──────── DATA SHOWN ────────

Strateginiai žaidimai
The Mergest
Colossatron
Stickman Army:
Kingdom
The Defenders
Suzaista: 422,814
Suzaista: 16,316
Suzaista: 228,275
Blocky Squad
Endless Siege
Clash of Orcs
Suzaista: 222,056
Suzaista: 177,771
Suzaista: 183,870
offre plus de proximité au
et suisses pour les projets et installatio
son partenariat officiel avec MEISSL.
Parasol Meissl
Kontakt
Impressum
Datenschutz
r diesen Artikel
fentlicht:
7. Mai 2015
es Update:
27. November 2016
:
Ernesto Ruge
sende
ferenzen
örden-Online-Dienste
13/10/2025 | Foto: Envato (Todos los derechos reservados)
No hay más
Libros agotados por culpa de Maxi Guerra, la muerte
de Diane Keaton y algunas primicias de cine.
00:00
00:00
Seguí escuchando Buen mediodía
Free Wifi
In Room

────────
──────── DATA SHOWN ────────

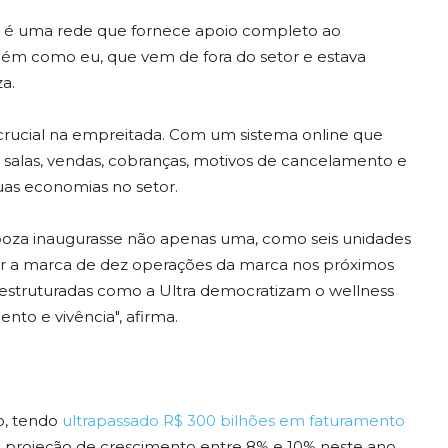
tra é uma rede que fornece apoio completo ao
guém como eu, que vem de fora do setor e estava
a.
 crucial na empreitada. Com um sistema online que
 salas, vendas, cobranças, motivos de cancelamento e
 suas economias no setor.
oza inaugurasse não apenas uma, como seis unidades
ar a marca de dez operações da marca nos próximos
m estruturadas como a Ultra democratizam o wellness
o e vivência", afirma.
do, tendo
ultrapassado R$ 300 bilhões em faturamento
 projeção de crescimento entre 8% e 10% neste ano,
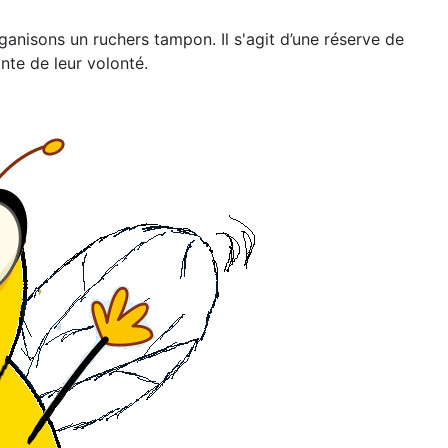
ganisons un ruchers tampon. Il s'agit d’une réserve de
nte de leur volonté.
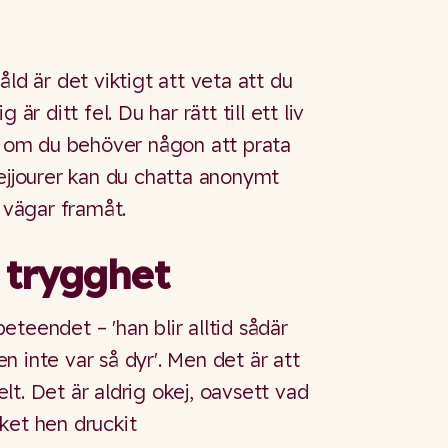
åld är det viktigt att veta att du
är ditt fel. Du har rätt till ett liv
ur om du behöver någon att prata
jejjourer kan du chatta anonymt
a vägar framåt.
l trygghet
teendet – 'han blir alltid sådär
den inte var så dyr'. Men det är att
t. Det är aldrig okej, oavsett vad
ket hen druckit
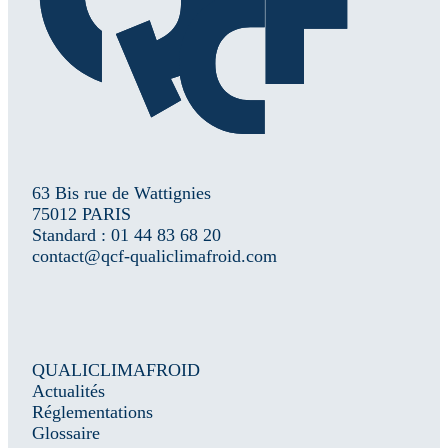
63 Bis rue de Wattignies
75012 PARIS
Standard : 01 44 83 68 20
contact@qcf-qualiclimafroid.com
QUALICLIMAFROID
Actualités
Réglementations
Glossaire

────────
──────── DATA SHOWN ────────

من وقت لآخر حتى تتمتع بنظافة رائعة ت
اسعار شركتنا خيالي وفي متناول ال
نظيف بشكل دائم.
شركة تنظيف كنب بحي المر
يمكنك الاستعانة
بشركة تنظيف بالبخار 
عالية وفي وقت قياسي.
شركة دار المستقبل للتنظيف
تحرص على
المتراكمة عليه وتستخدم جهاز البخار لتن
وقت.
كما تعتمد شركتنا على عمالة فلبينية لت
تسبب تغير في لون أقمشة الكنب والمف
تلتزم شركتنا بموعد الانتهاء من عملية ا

────────

- _PROBLEM REQUIREMENTS_: Copy the lines above exactly. Start with the line containing "شركة دار المستقبل للتنظيف", end with the line containing "تلتزم شركتنا بموعد الانتهاء من عملية ا", and include both.

- _RESPONSE_:
شركة دار المستقبل للتنظيف
تحرص على
المتراكمة عليه وتستخدم جهاز البخار لتن
وقت.
كما تعتمد شركتنا على عمالة فلبينية لت
تسبب تغير في لون أقمشة الكنب والمف
تلتزم شركتنا بموعد الانتهاء من عملية ا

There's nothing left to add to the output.